Biden’s Failure in PR Legal Case Heightens Statehood Issue



Imagine you are one of the 8 million Americans who qualify for SSI benefits — supplemental security income that provides relief to those with limited resources, income, or a disability. You’ve worked hard your entire life, and now, through no fault of your own, you cannot meet even your basic needs to stay afloat. For millions of Americans, that’s their everyday reality. Programs like SSI provide a modest cash boost to the nation’s most vulnerable families: those caring for the almost 1.2 million children with disabilities, and the elderly. If ever a population defined the need for a social safety net, it would be SSI recipients. Thankfully, the program exists and, however modest, the monthly support makes a difference. 

Unless you live in Puerto Rico. Because of the island’s current territory status, Congress can and does discriminate against these fellow U.S. citizens in multiple ways, like excluding them from SSI benefits. The impact of territorial inequality has been immensely challenging for Puerto Rico in recent years, particularly when faced with multiple natural disasters including the devastation of Hurricane Maria, the 2020 earthquakes, and most recently the COVID-19 pandemic. 

Yet, the frustration many Puerto Ricans feel toward the federal government goes beyond immediate responses to natural disasters. The long-term lack of equality under federal laws and programs, including SSI benefits, represents the abject failure of the federal government to listen to and respect the will of the majority of voters in Puerto Rico. In 2012, 2017, and again in 2020, voters on the island rejected territorial inequality, favoring statehood above all the other non-territory options at the polls. 

Statehood for Puerto Rico would provide 3.2 million U.S. citizens equal treatment under federal laws and programs, which would not just help with immediate disaster recovery but with long-term social needs like those supported by SSI benefits. Statehood would empower Puerto Rico to make significant economic progress by eliminating the uncertainty of the undefined and undemocratic territory status, which would attract investment. It would also provide equal voting rights and representation in the U.S. Congress, which makes the federal laws Puerto Ricans live under, as well as a vote for president, which they are currently denied. As full partners, Puerto Ricans would also share responsibility for the Union’s obligations by paying federal income tax, the only tax not fully applicable to local residents. 

Thankfully, there is reason to hope that the century-long nightmare of Puerto Rico territorial inequality is finally coming to an end. During last year’s campaign, then-candidate Joe Biden made it clear that he personally supports statehood for Puerto Rico, and that the federal government should respect the will of local voters. Then, on the same day as the 2020 general election, a clear majority of voters in Puerto Rico said “YES” to statehood and the citizen equality that comes with it. And recently, Florida Sens. Rick Scott, who is chair of the National Republican Senatorial Committee, and Marco Rubio reasserted their support for statehood, showing that this issue has bipartisan support. 

While Congress continues to debate proposed legislation to permanently end Puerto Rico’s territorial inequality and establish a path to statehood, the Biden administration was recently given an opportunity to make immediate progress toward equality for Puerto Rico in the U.S. Supreme Court case of United States v. Vaello-Madero. The case addresses whether a provision in the Social Security Act that declines to provide Puerto Rico residents with SSI violates the Constitution’s equal protection clause. 

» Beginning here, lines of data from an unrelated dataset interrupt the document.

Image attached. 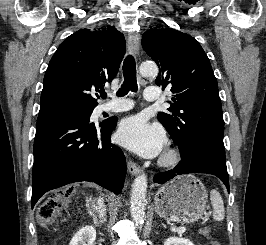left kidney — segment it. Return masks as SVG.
<instances>
[{
  "label": "left kidney",
  "mask_w": 266,
  "mask_h": 245,
  "mask_svg": "<svg viewBox=\"0 0 266 245\" xmlns=\"http://www.w3.org/2000/svg\"><path fill=\"white\" fill-rule=\"evenodd\" d=\"M164 245H193L190 239H183V237H169L165 239Z\"/></svg>",
  "instance_id": "5707ae66"
}]
</instances>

Yet, in a baffling move, President Biden failed to show with actions what he promised with his words and allowed the Department of Justice to defend the right of the federal government to continue discriminating against the U.S. citizens of Puerto Rico. Biden’s statement that such discrimination is “inconsistent with my administration’s policies and values,” and that “there can be no second-class citizens in the United States of America,” while simultaneously failing to direct the DOJ to act on his supposed values and policies shows that either he failed to exercise true leadership within his own administration on this issue, or his values and policies are meaningless for the U.S. citizens of Puerto Rico. 

It remains to be seen what the Supreme Court will decide in this SSI case, and whether Congress addresses this specific aspect of territorial inequality. But, if President Biden still wants to show that he is a man of his word, then he must take action by supporting legislation to permanently end territorial discrimination and second-class citizenship for the people of Puerto Rico through statehood. It’s time for all American citizens to get the help they deserve and it is time for the Biden administration to uphold its promises to the people of Puerto Rico. 

Jose Fuentes is the former attorney general of Puerto Rico and is chairman of the Puerto Rico Statehood Council.